Belfast Telegraph

Thursday 24 July 2014

Warning over child access to porn

The Children's Commissioner says age restrictions apply at the cinema but society allows access to far more troubling imagery via the internet

Children who access pornography are more likely to have sex at a younger age and engage in "risky behaviours", a report by the Office of the Children's Commissioner has warned.

The office has called for urgent action to "develop children's resilience to pornography" after discovering that a "significant" number of them have access to sexually explicit images.

The Department for Education (DfE) must ensure all schools deliver effective relationship and sex education, which should include safe use of the internet, the office recommended.

The report, commissioned by the office as part of its national inquiry into child sexual exploitation in gangs, is based on a review of academic research including 41,000 items of literature.

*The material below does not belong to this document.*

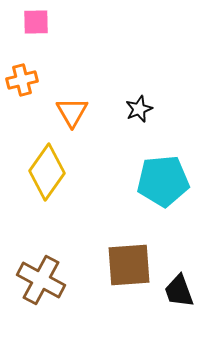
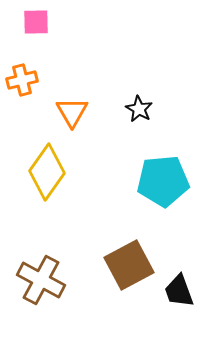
black star: rotated 20 degrees counterclockwise
brown square: rotated 24 degrees counterclockwise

Maggie Atkinson, Children's Commissioner for England, said: "We are living at a time when violent and sadistic imagery is readily available to very young children. Even if they do not go searching for it, their friends may show it to them or they may stumble on it while using the internet."

She added: "For years we have applied age restrictions to films at the cinema but now we are permitting access to far more troubling imagery via the internet. It is a risky experiment to allow a generation of young people to be raised on a diet of pornography."

The report found that access to porn can lead to young people engaging in "risky behaviours". It also said that access to porn can influence children's sexual beliefs, developing unrealistic attitudes about sex, bad attitudes towards relationships and beliefs that women are sex objects. A "significant proportion" of children are exposed to or access pornography, which can occur both online and offline, the report said.

In its recommendations, the report called on the DfE to ensure all schools provide relationship and sex education. The curriculum should cover access and exposure to porn and sexual practices that are relevant to young people's lives and experiences. The recommendations echo calls made by the End Violence Against Women coalition to make sex and relationships education compulsory in secondary schools.

Dr Miranda Horvath, senior lecturer at Middlesex University, which led the review of academic evidence, said: "It is clear that children and young people want and need safe spaces in which they can ask questions about, and discuss their experiences with, pornography. The onus must be on adults to provide them with evidence-based education and support and help them to develop healthy, not harmful, relationships with one another.

"When pornography is discussed, it is often between groups of people with polarised moral views on the subject. Rather than adopting a particular ideological stance, this report uses evidence-based research to draw its conclusions and further the debate."